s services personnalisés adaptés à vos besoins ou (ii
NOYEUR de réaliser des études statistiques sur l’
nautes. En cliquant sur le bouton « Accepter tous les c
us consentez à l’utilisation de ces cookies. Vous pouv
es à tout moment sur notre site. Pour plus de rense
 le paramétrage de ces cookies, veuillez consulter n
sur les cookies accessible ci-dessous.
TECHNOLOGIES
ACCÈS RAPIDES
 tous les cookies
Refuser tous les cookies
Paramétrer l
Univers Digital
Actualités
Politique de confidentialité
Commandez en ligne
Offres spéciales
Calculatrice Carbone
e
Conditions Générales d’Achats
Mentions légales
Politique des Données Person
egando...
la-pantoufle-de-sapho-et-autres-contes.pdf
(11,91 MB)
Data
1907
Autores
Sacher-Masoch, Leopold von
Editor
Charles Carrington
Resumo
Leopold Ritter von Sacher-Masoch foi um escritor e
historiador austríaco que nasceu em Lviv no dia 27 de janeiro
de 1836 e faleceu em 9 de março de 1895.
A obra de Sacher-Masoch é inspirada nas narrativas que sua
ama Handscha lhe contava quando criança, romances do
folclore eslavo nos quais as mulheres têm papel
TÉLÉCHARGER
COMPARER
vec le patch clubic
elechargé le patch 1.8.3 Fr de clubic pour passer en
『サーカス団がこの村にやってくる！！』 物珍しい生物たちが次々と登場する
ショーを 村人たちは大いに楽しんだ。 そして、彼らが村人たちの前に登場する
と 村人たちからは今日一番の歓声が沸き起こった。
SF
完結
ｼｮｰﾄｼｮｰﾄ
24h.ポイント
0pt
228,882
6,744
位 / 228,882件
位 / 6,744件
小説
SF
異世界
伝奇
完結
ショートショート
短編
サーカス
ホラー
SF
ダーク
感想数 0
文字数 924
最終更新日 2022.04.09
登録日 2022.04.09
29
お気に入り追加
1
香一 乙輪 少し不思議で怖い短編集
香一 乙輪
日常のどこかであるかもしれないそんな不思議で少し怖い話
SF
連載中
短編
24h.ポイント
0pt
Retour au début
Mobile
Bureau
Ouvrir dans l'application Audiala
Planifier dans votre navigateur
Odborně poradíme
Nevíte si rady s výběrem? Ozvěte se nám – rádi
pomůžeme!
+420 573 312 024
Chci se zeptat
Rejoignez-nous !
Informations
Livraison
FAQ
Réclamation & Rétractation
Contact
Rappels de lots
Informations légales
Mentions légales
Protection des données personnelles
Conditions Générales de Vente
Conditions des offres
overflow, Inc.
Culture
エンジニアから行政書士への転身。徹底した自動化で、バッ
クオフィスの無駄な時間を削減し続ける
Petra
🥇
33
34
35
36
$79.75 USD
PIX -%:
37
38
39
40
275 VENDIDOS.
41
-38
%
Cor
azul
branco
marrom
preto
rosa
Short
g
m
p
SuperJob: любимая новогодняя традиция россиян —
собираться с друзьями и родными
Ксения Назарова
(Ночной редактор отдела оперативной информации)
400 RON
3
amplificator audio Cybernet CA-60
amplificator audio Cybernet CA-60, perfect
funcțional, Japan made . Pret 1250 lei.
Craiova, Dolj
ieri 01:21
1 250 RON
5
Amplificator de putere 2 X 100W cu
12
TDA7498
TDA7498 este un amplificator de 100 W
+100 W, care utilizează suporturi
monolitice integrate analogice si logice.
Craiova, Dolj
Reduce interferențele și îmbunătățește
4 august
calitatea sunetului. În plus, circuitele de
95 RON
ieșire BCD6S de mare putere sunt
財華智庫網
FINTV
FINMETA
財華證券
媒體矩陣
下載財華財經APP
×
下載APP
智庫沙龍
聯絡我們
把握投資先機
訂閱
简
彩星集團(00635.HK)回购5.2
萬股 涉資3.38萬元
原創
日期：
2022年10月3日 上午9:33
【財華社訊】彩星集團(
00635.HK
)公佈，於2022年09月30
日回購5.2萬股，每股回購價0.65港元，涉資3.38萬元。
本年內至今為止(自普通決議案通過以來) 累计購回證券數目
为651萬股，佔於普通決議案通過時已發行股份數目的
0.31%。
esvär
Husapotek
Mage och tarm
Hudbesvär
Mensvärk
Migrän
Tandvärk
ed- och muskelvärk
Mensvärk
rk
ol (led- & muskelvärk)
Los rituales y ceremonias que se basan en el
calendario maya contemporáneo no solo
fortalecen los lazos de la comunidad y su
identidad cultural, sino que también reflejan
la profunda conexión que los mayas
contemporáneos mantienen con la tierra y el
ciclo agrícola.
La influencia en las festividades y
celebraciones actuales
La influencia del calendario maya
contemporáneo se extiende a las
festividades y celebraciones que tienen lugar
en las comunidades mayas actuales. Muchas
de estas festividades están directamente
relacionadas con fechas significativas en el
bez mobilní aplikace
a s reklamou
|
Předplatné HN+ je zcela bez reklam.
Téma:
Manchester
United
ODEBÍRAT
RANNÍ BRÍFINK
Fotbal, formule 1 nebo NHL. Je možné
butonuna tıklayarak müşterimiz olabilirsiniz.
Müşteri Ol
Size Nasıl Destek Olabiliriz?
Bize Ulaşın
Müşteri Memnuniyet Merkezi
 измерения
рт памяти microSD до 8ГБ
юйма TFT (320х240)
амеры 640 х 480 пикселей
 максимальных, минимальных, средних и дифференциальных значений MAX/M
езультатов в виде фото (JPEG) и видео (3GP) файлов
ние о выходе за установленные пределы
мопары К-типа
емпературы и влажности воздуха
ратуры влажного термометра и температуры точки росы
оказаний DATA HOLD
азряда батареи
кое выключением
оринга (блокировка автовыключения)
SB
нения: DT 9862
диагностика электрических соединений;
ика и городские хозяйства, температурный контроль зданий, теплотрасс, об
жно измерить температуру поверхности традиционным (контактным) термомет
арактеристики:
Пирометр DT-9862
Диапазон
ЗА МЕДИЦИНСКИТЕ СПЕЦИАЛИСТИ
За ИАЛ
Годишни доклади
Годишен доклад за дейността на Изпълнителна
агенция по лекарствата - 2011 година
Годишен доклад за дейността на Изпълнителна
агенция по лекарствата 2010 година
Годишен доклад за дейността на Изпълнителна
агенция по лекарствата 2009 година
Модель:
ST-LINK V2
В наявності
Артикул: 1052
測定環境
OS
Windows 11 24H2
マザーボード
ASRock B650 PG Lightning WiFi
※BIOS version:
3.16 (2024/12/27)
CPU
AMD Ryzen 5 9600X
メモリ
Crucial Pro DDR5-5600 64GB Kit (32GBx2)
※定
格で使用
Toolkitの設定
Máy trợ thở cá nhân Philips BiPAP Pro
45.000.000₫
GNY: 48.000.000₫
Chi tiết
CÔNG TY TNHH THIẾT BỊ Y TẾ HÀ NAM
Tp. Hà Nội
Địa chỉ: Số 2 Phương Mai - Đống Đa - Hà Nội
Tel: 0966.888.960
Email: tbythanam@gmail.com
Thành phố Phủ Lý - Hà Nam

◆ Task prompt ◆
Everything from the first line of the entries above through the line with "vec le patch clubic" is to be reproduced exactly, and nothing else.

◆ Response to this task ◆
s services personnalisés adaptés à vos besoins ou (ii
NOYEUR de réaliser des études statistiques sur l’
nautes. En cliquant sur le bouton « Accepter tous les c
us consentez à l’utilisation de ces cookies. Vous pouv
es à tout moment sur notre site. Pour plus de rense
 le paramétrage de ces cookies, veuillez consulter n
sur les cookies accessible ci-dessous.
TECHNOLOGIES
ACCÈS RAPIDES
 tous les cookies
Refuser tous les cookies
Paramétrer l
Univers Digital
Actualités
Politique de confidentialité
Commandez en ligne
Offres spéciales
Calculatrice Carbone
e
Conditions Générales d’Achats
Mentions légales
Politique des Données Person
egando...
la-pantoufle-de-sapho-et-autres-contes.pdf
(11,91 MB)
Data
1907
Autores
Sacher-Masoch, Leopold von
Editor
Charles Carrington
Resumo
Leopold Ritter von Sacher-Masoch foi um escritor e
historiador austríaco que nasceu em Lviv no dia 27 de janeiro
de 1836 e faleceu em 9 de março de 1895.
A obra de Sacher-Masoch é inspirada nas narrativas que sua
ama Handscha lhe contava quando criança, romances do
folclore eslavo nos quais as mulheres têm papel
TÉLÉCHARGER
COMPARER
vec le patch clubic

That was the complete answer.